Exercise
Within the records below, how many lines hold the string "cell"? State that number and nothing else.

Input material
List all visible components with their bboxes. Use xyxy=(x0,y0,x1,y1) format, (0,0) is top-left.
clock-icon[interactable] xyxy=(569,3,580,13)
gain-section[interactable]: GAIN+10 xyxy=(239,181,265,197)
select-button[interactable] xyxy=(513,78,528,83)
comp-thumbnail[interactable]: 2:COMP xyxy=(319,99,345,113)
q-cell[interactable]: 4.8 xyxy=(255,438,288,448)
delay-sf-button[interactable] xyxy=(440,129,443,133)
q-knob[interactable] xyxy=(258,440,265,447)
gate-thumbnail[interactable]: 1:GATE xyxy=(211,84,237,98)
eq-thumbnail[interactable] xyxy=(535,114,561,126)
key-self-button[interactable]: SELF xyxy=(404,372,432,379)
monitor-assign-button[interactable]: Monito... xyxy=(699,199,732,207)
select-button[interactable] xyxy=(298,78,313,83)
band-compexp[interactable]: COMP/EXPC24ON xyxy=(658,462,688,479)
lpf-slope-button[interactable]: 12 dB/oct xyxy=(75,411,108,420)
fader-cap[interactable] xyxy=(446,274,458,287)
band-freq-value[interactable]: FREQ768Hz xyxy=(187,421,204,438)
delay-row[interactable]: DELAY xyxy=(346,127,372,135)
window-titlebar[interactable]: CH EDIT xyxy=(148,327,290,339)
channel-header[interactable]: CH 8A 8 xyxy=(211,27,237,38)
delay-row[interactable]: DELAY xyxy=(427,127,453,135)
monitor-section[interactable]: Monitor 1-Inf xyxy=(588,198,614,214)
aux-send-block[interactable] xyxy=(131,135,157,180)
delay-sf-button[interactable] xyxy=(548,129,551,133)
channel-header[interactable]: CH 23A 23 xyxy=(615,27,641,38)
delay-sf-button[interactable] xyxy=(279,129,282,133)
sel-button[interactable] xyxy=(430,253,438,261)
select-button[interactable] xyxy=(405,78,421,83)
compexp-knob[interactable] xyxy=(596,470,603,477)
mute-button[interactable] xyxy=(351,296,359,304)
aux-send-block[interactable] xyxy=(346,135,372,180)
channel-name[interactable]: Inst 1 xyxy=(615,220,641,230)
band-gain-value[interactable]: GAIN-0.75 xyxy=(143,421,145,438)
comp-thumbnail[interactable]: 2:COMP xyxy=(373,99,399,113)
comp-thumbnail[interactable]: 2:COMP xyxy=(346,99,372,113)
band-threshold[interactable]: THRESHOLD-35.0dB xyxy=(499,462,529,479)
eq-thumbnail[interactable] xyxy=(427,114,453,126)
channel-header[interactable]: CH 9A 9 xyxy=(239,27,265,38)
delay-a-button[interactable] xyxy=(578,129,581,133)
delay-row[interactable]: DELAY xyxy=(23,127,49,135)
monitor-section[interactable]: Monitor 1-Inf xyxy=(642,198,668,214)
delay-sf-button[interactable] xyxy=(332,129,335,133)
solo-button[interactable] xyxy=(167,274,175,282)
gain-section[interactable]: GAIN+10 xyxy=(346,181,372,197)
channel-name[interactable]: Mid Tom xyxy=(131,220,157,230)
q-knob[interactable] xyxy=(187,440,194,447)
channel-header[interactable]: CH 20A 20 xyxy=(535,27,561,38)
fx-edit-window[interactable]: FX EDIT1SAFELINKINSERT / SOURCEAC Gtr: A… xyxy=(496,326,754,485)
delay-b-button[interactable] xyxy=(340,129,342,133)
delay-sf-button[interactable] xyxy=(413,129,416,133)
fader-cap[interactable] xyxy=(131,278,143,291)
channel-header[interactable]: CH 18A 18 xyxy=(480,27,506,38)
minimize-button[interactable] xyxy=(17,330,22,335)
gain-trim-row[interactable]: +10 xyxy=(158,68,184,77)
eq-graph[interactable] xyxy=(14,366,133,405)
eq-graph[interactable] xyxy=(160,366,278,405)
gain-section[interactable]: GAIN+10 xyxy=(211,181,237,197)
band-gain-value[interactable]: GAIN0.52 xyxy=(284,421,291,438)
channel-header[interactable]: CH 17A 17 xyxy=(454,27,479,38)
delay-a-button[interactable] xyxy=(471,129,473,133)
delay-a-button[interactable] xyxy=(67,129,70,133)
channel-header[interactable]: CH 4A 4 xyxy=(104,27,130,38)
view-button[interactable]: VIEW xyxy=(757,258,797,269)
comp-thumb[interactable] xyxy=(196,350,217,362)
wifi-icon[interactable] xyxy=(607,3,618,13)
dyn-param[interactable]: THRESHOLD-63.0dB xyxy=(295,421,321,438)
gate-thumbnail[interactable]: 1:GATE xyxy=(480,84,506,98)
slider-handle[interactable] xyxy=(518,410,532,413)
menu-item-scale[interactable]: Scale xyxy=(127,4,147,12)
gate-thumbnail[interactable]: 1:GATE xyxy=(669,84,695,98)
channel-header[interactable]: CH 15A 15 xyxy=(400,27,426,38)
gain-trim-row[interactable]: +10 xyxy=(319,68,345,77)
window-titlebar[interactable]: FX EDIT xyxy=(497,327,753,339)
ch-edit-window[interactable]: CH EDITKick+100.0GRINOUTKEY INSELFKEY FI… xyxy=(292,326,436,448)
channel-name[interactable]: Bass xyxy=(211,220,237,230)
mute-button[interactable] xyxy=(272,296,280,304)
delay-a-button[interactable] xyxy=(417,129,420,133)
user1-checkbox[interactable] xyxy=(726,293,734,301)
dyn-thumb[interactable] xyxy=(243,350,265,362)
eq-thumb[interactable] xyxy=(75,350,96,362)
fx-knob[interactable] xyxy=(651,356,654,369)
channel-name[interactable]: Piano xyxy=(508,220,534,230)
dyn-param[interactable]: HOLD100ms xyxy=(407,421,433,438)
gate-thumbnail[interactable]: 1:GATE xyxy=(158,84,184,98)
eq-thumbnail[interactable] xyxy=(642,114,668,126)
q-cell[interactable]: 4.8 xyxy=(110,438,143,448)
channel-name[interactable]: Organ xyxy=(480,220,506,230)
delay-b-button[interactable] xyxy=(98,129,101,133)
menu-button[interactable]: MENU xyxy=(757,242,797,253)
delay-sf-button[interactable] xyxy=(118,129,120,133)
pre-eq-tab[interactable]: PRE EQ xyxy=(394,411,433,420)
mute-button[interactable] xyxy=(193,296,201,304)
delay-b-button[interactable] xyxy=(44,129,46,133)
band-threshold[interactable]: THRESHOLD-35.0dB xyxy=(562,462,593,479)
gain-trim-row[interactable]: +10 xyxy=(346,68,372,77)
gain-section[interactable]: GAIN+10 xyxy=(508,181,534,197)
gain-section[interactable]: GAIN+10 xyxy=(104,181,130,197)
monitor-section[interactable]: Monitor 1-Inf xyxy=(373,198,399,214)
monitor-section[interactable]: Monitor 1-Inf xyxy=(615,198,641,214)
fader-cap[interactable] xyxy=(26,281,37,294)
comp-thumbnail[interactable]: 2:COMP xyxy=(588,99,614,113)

Result
2